** Opening TASK INPUT block **
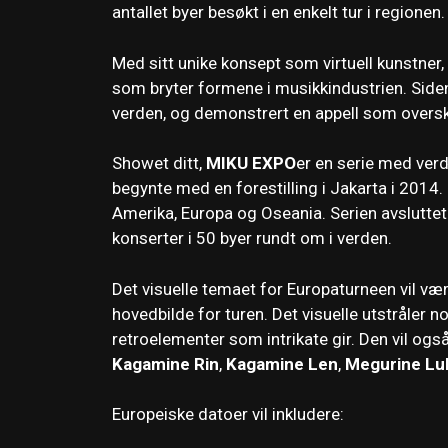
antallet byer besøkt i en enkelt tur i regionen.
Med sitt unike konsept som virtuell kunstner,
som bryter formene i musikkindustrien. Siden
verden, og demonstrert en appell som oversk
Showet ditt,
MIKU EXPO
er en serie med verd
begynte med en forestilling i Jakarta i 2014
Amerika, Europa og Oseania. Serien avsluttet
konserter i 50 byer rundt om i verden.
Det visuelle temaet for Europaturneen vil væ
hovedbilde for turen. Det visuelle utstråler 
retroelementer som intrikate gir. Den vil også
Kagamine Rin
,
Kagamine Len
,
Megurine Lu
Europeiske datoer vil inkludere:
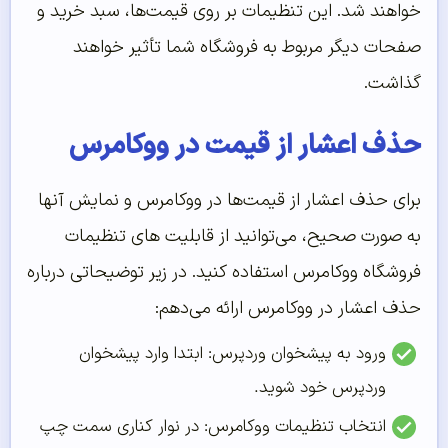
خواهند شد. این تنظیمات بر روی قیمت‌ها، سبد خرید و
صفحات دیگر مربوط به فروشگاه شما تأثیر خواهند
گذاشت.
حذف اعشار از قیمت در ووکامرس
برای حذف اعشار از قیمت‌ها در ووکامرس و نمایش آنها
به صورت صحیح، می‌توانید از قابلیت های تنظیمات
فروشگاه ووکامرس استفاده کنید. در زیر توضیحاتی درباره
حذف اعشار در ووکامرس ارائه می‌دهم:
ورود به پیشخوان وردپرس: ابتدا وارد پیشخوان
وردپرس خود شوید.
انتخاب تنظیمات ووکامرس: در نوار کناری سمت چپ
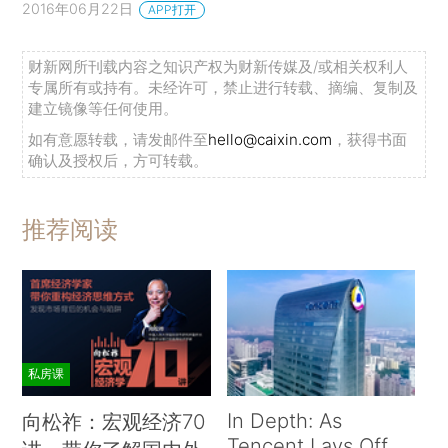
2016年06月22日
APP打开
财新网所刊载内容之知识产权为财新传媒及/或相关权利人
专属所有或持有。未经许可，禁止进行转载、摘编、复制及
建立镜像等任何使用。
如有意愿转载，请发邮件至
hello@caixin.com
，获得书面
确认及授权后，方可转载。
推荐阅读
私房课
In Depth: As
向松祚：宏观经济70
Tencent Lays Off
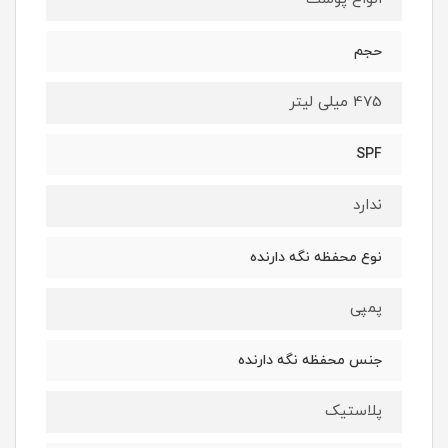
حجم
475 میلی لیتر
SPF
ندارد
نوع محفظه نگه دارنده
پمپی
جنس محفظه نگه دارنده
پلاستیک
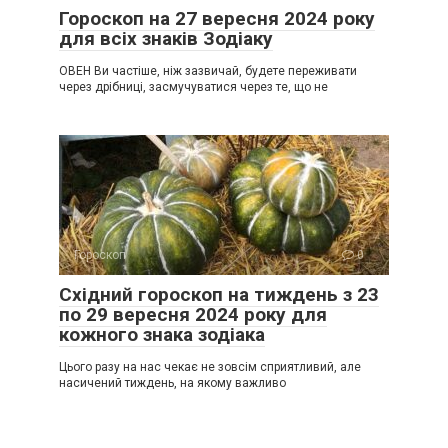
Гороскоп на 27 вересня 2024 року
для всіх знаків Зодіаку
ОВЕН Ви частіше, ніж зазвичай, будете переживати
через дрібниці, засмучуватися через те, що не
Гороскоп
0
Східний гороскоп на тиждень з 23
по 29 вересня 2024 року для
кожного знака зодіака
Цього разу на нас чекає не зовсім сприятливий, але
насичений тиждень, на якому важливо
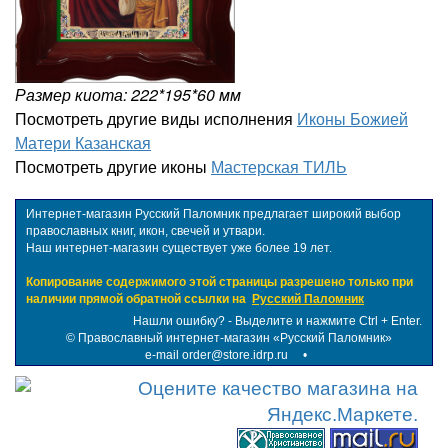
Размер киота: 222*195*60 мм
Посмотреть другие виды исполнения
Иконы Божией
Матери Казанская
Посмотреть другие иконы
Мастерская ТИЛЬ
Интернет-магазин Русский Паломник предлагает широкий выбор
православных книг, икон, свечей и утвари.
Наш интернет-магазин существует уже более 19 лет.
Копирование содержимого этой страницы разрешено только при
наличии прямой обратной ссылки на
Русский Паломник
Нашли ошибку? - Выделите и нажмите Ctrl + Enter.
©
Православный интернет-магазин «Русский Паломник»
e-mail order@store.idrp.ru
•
** Closing TASK INPUT block **
* **ACTIVITY**: Above are the records. Copy word for word only their lines from the one holding "In Depth: As" through the one holding "православных книг, икон, свечей и утвари.", both included, and skip the images.

* **RESPONSE**:
In Depth: As
向松祚：宏观经济70
Tencent Lays Off
حجم
475 میلی لیتر
SPF
ندارد
نوع محفظه نگه دارنده
پمپی
جنس محفظه نگه دارنده
پلاستیک
Гороскоп на 27 вересня 2024 року
для всіх знаків Зодіаку
ОВЕН Ви частіше, ніж зазвичай, будете переживати
через дрібниці, засмучуватися через те, що не
Гороскоп
0
Східний гороскоп на тиждень з 23
по 29 вересня 2024 року для
кожного знака зодіака
Цього разу на нас чекає не зовсім сприятливий, але
насичений тиждень, на якому важливо
Размер киота: 222*195*60 мм
Посмотреть другие виды исполнения
Иконы Божией
Матери Казанская
Посмотреть другие иконы
Мастерская ТИЛЬ
Интернет-магазин Русский Паломник предлагает широкий выбор
православных книг, икон, свечей и утвари.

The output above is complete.